Seperti umumnya perempuan, pasti akan mengalami masa datang bulan. Dan, seperti biasa juga, pasti kita akan mengalami yang namanya mood swing alias mood senggol bacok a.k.a supersensitive. “Ah, siapa bilang? Aku lempeng-lempeng aja, kok…”. Sini, berantem sama saya, yok! Hahaha…

Seperti bulan ini misalnya, seminggu sebelum datang bulan, saya sudah ‘mengendus’ bau-bau sensi dan nafsu makan yang gila-gilaan. Sudah makan nasi, masih makan roti. Sudah makan roti masih juga ngembat buah. Istirahat sebentar, eh ngemil keripik singkong. Habis keripik singkok, dilanjut Belvita. Tidur. Bangun-bangun makan cincau. Habis itu nimbang. Eh, kaget sendiri karena jarum timbangan mengarah ke kanan menjadi 52 kg, setelah sebelumnya 48-49 kg. Itu kayanya yang 3 kg selain camilan, juga mengandung emosi deh, karena kalau sudah selesai datang bulan ya berat badan kembali ‘normal’.

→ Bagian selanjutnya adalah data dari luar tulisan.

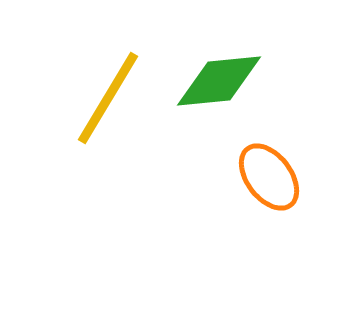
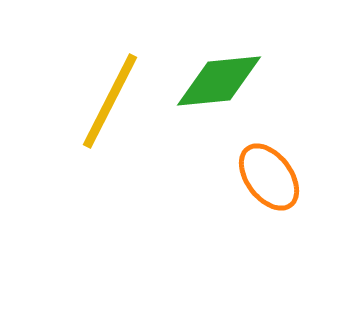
yellow line: moved 2 px right, 3 px down; rotated 4 degrees counterclockwise
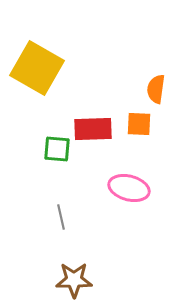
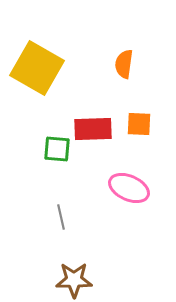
orange semicircle: moved 32 px left, 25 px up
pink ellipse: rotated 9 degrees clockwise
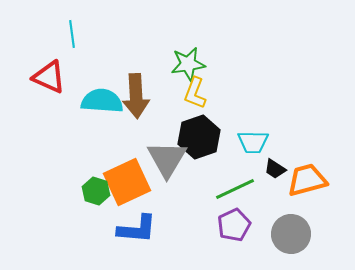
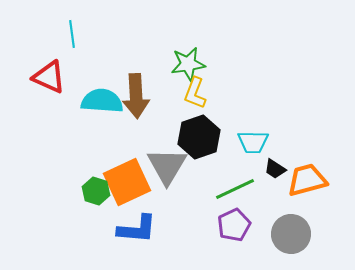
gray triangle: moved 7 px down
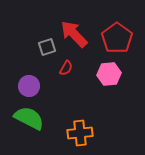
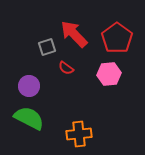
red semicircle: rotated 98 degrees clockwise
orange cross: moved 1 px left, 1 px down
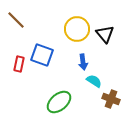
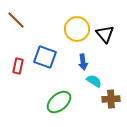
blue square: moved 3 px right, 2 px down
red rectangle: moved 1 px left, 2 px down
brown cross: rotated 24 degrees counterclockwise
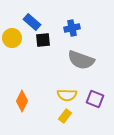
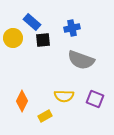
yellow circle: moved 1 px right
yellow semicircle: moved 3 px left, 1 px down
yellow rectangle: moved 20 px left; rotated 24 degrees clockwise
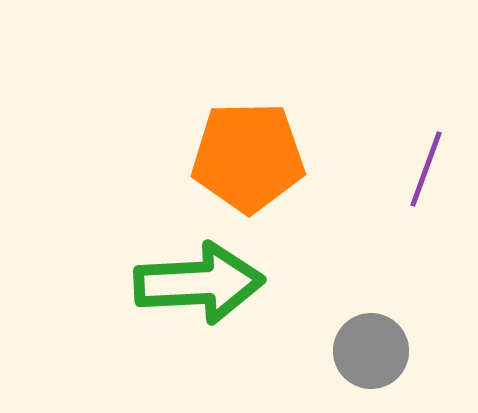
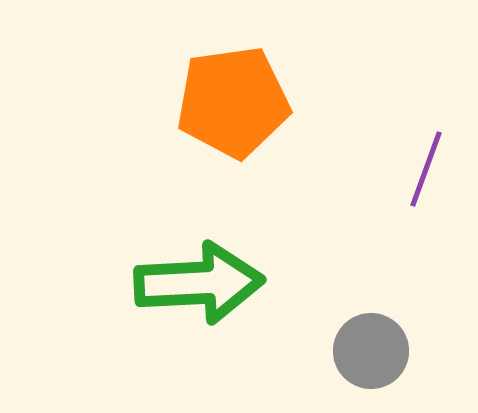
orange pentagon: moved 15 px left, 55 px up; rotated 7 degrees counterclockwise
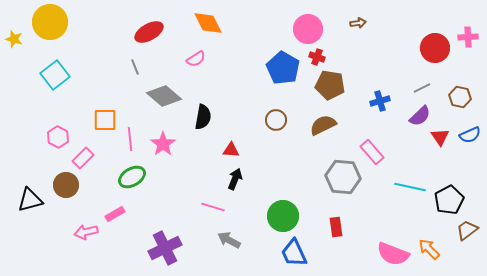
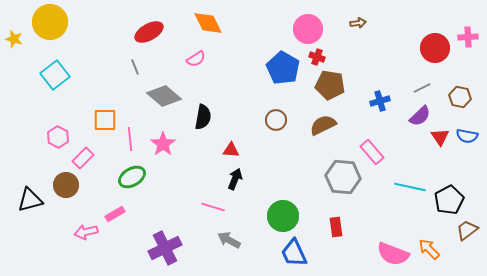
blue semicircle at (470, 135): moved 3 px left, 1 px down; rotated 35 degrees clockwise
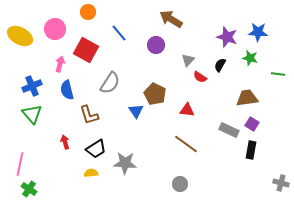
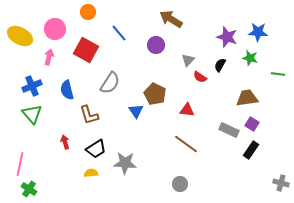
pink arrow: moved 11 px left, 7 px up
black rectangle: rotated 24 degrees clockwise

Nah, 3 hari libur kemarin itu jadi masa yang penuh drama buat saya. Kami memang sengaja tidak pergi ke mana-mana selain ke Superindo untuk belanja bulanan, selebihnya di rumah saja, main sama Alea dan jadi ibu rumah tangga sejati. Ciyeee, sejati. Kaya ibu kita Kartini. Putri Sejati. Nggak ke mana-mana selama long weekend itu sebenarnya ada positifnya juga sih, saya jadi punya quality time sama keluarga, utamanya sih sama Alea. Mulai nonton youtube/film bareng, main masak-masakan bareng, bikin bubble dari air sabun, atau mainan play dough dari tepung terigu. Ada waktu juga buat masak ala kadarnya buat Alea dan papanya, beberes lemari yang selama ini cuma janji palsu. “Iya, tenang, nanti aku beresin…”. Tapi itu janji 6 bulan yang lalu dan baru sempat ‘kepegang’ kemarin, pas semua pada pulas tidur siang. Eh, jangan salah, beberes rumah atau lemari itu butuh niat dan tekad yang bulat, didukung dengan kesempatan dan waktu yang tepat.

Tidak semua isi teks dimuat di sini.